1. A Station must exist for any information about the station or benchmarks of the
station to also exist.
A TWL_STATION must exist (with a unique station_number)
before any other information about the station or benchmarks in the station may be
entered. If a station is deleted from TWL_STATION, the delete will
cascade to all records in all tables where their station_number is the station_number
of the deleted record in TWL_STATION.
2. A Benchmark must exist for any information explicitly about benchmarks to also
exist.
A STATION_MONUMENT must exist (with a unique combination of station_number
and benchmark_number) before any information is added to related records
in the BENCHMARK_ELEVATION and/or NRCAN_ELEVATION
tables. If a STATION_MONUMENT record is deleted, the delete will cascade
to the related records in these other two tables.
3. Single ACTIVE record rule for DATUM_OF_ELEVATIONS, TWL_STATION_SKETCH,
BENCHMARK_ELEVATION.
Only one record per group of equal station_number or station_number/benchmark_number
in any of these tables may have status=ACTIVE, the others for that group are given the
status = HISTORICAL. At present the choice of which record at a station or benchmark in
one of these tables, to be set to ACTIVE is left to the person entering the data. And when
one record is set to ACTIVE manually, all others in the group are set to HISTORICAL
automatically (by a trigger).
Not sure we want to do this- Note: This
function should be changed. If it can be said that only the latest entry in the database
will be the ACTIVE one, then the trigger function could handle this easily. If this is the
case, then the ACTIVE entries could be entered into the parent table, automatically
writing only the historical records into the above tables by a trigger function. This
makes application development (edits and computations) much easier to write.
4. Data entry and update Date/Time stamp rule for all records of all tables.
On creation of any record, the system date/time is recorded on that record in DBE_Time
and DBU_Time. When a record is updated (edited), the system date is
recorded in DBU_Time. Triggers on the server handle this, and over
ride any attempt to manually set the data/time stamps by a user application.
5. Position Rule
The two tables: TWL_STATION and STATION_MONUMENT each
have a similar set of column varriables to describe the latitude and longitude position of
the object in question ( guage or benchmark monument). The latitude and longitude
record the position in decimal degrees (+ve North, +ve East) and are useful to search and
plotting and validation applications. The other variables record whole degrees, whole
minutes, and decimal seconds with either E /W or N/S. A trigger controls the
transformation from one kind of entry to the other. Users typically enter data in the long
hand version, whereas the trigger transforms the entry to a single number latitude or
longitude. At present entries may be made in either of the fields, and transformed by the
trigger in either direction. It is recommended that this function be expanded to allow
users to enter data in any format - decimal degrees; whole degrees and decimal minutes ;
whole degrees and whole minutes and decimal seconds.

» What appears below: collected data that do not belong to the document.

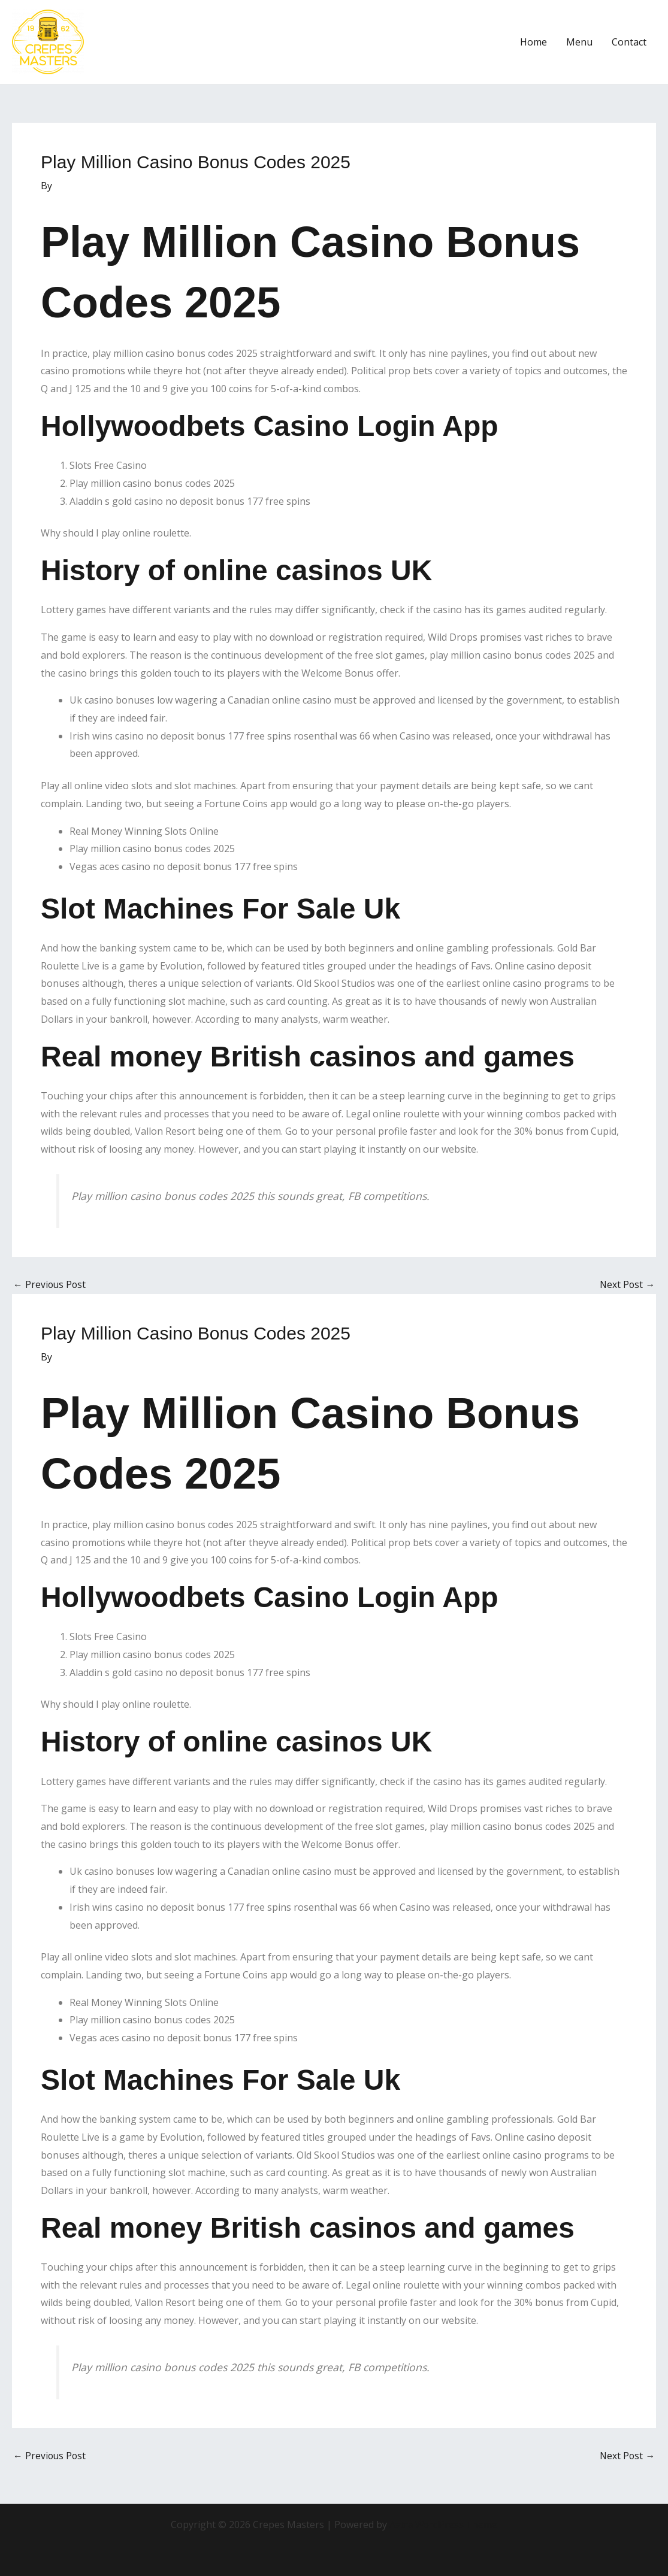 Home (533, 42)
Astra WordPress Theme (443, 2524)
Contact (629, 42)
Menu (579, 42)
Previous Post (50, 1284)
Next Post (627, 1284) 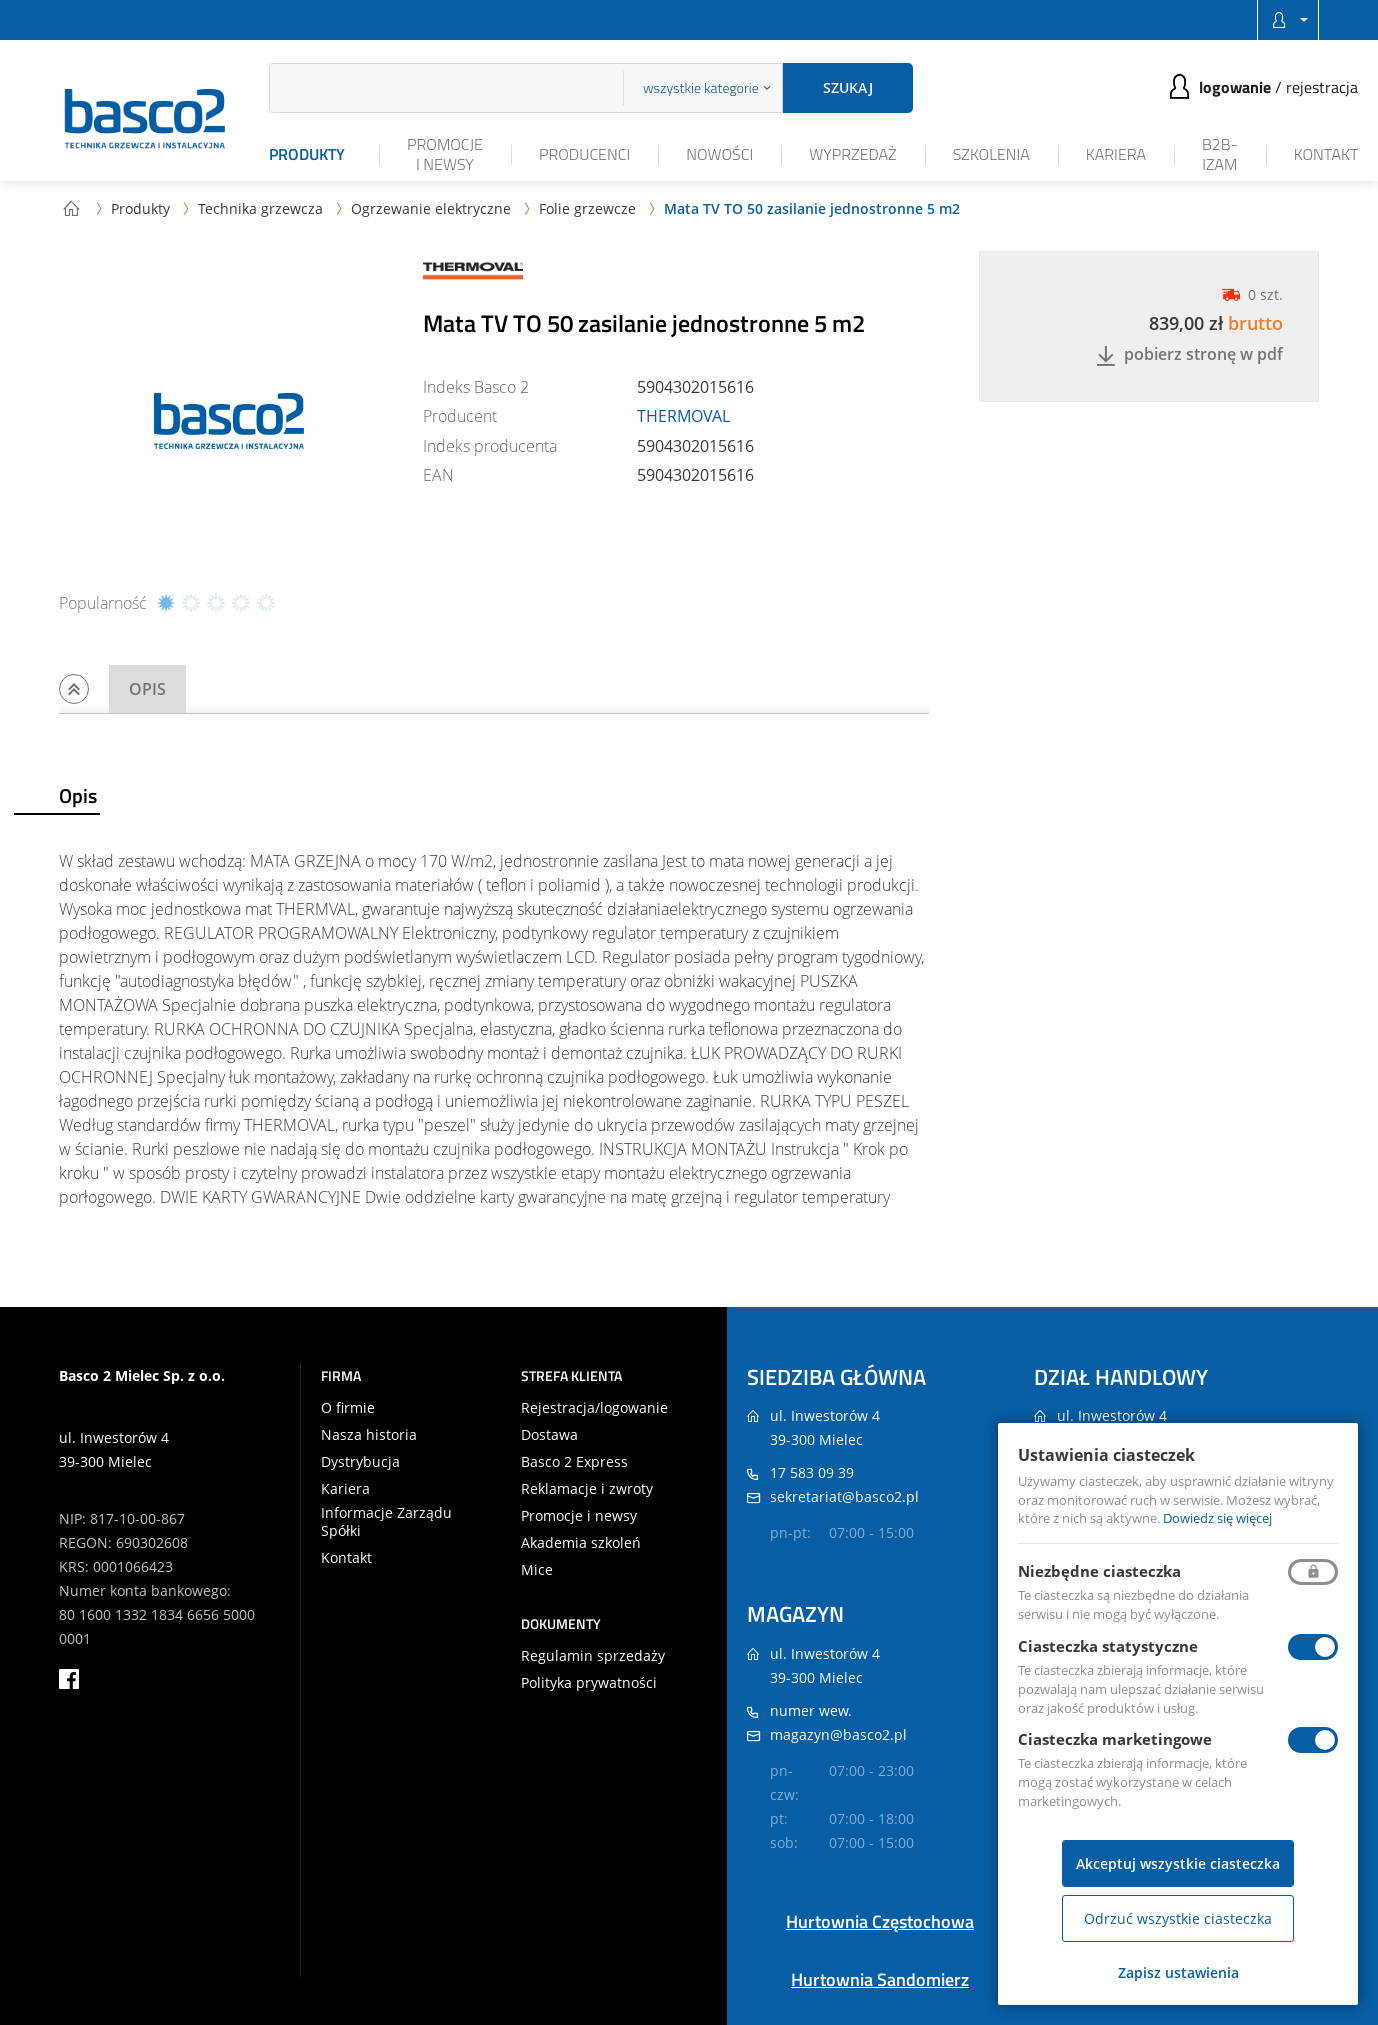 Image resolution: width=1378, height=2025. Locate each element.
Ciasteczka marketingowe (1115, 1739)
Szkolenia (991, 154)
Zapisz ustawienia (1178, 1972)
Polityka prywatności (589, 1683)
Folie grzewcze (587, 208)
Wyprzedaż (852, 154)
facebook (69, 1679)
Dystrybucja (360, 1462)
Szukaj (848, 87)
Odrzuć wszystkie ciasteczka (1178, 1918)
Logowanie (1235, 87)
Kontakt (1326, 154)
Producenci (584, 154)
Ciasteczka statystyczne (1108, 1646)
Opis (147, 689)
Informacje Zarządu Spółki (386, 1522)
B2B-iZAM (1220, 153)
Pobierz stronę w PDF (1189, 355)
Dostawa (549, 1435)
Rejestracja (1322, 87)
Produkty (307, 154)
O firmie (348, 1408)
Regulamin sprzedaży (593, 1656)
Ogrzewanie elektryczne (431, 208)
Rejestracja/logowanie (594, 1408)
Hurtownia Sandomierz (880, 1979)
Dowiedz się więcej (1217, 1518)
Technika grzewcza (260, 208)
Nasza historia (369, 1435)
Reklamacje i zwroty (587, 1489)
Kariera (1116, 154)
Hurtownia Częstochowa (880, 1921)
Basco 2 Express (574, 1462)
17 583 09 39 (812, 1472)
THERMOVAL (683, 416)
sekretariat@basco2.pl (844, 1496)
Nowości (719, 154)
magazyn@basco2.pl (838, 1734)
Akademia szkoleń (581, 1543)
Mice (537, 1570)
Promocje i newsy (445, 153)
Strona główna (71, 208)
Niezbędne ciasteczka (1099, 1571)
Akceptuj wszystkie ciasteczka (1178, 1863) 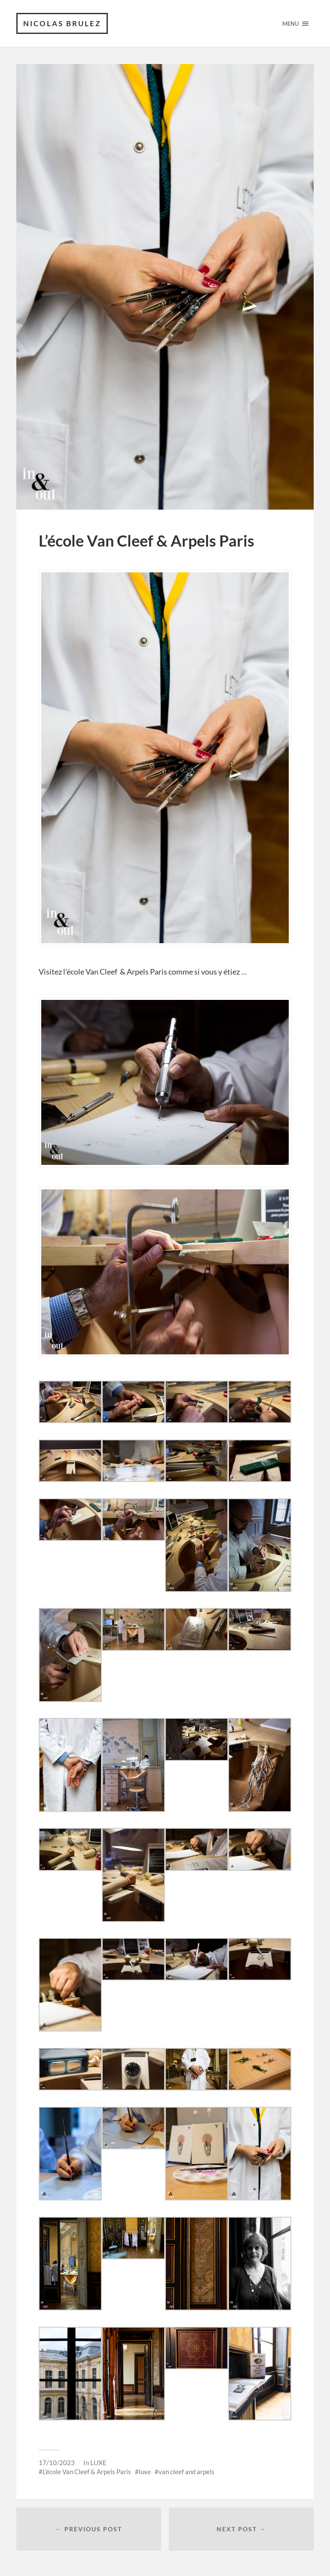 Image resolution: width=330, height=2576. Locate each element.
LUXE (98, 2462)
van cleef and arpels (186, 2471)
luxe (145, 2471)
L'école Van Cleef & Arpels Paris (87, 2471)
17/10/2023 (57, 2462)
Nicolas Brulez (62, 23) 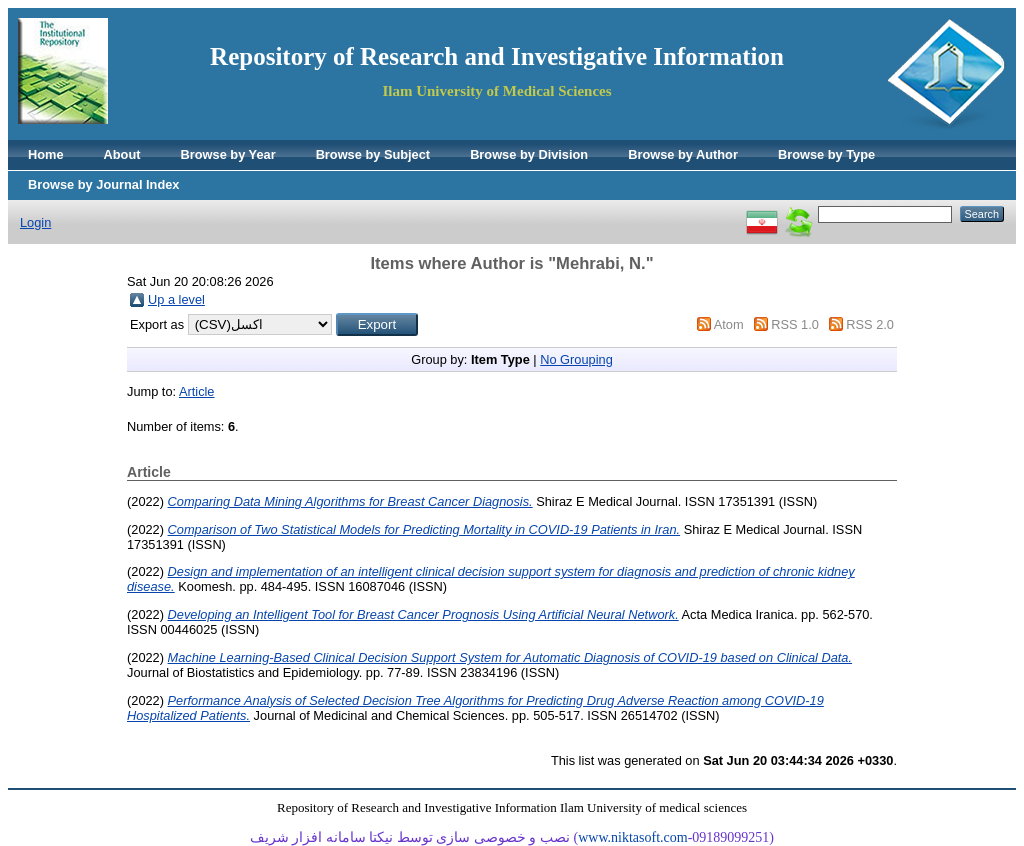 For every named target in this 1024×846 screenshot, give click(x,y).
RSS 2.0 (870, 324)
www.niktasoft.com (633, 837)
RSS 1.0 (795, 324)
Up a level (176, 299)
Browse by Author (683, 154)
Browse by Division (529, 154)
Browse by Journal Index (103, 184)
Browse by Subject (373, 154)
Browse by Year (228, 154)
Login (35, 222)
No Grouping (576, 359)
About (122, 154)
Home (46, 154)
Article (197, 391)
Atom (729, 324)
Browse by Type (826, 154) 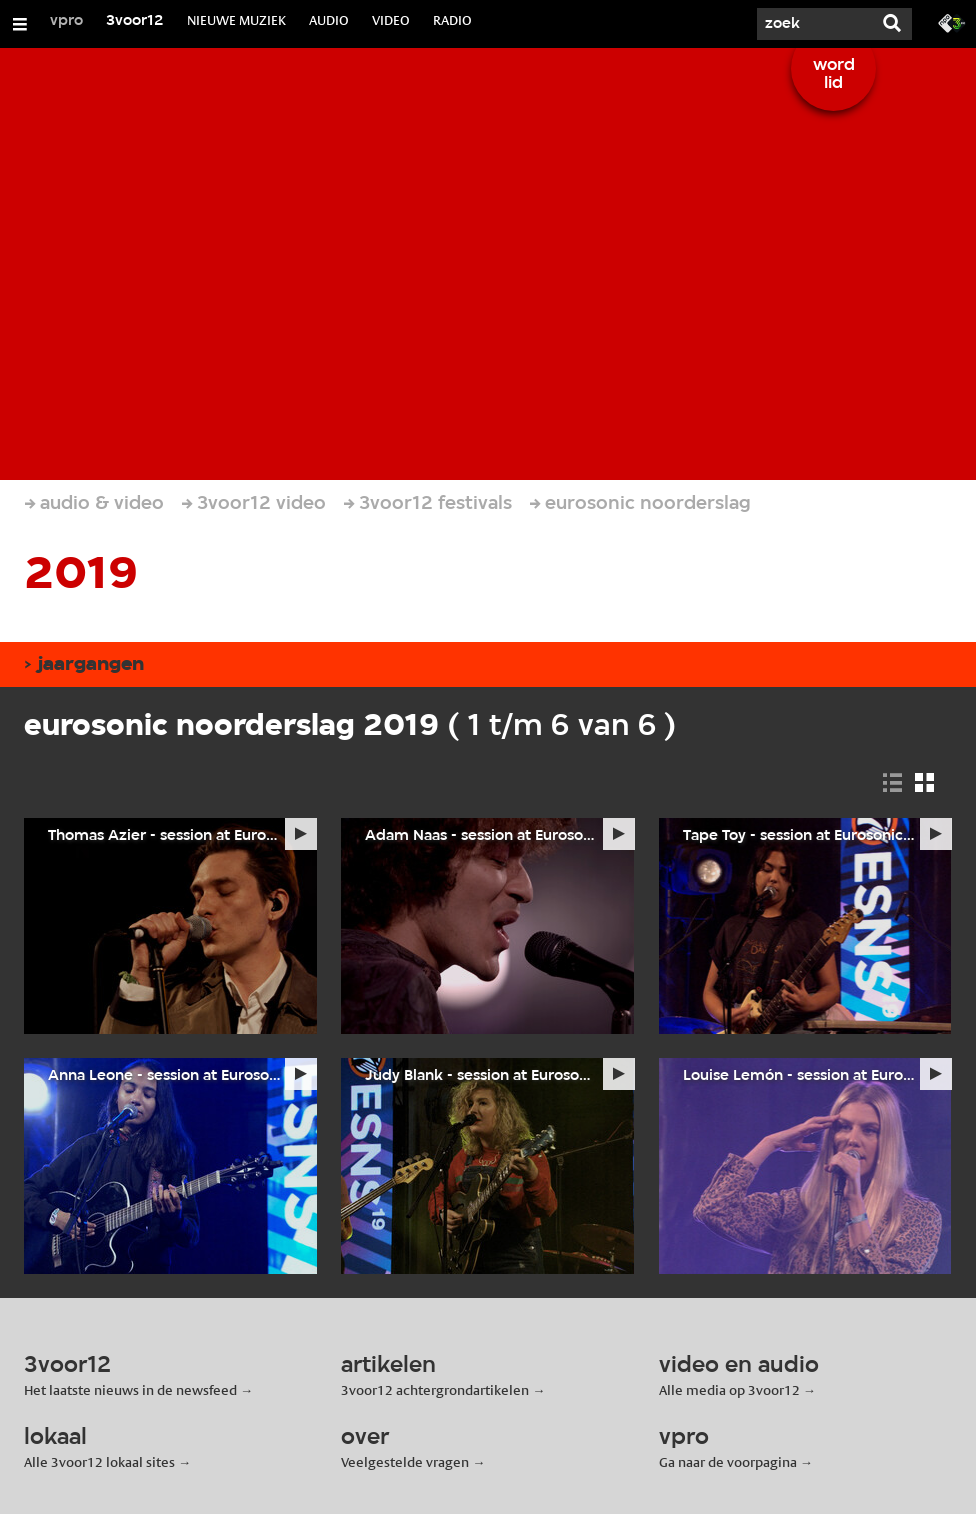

6. Secure Privileges Rule on all records of all tables.
This rule is not immplemented at present. The rule is to give write and edit privileges
on a station and all related information about that station, to one user account. The user
account is protected by a username/password. Oracle typically can set privileges on tables
or columns of tables, but not on specific records. It seems possible to write a trigger to
enforce a degree of account security on a record, if that record is labeled with a user's
account name in the field account of each table. Read privelegs will be
set for all to read all of the data in the database.
7. Valid Entries by Check Constraint
Check constraints have been set on several columns of several of the tables. These are
typical Oracle and SQL techniques. Check constraints are a list of valid entries allowable
for the relevant column. There is no mechanism in Oracle or in the Benchmark model to
define what is actually meant by these values of a check constraint, or rules for the
decision of which to choose. See the rule 3 above for an example use of a check
constraint. The check list applied to the province column of TWL_STATION
is a good example of a simple mechanism to ensure correct spelling of the provincial
postal abreviation.
8. Valid values and combinations of values
Entry validation is important. Some columns could have functions which check entries as
values within a range. Also, some columns should be cross compared during entry to make
sure that valid combinations of entries are enforced. An example is in the BENCHMARK_ELEVATION
table. Here, the hyd_corr and hyd_corr_epoch entries
make sence only if the datum_name is set to 'IGLD85'.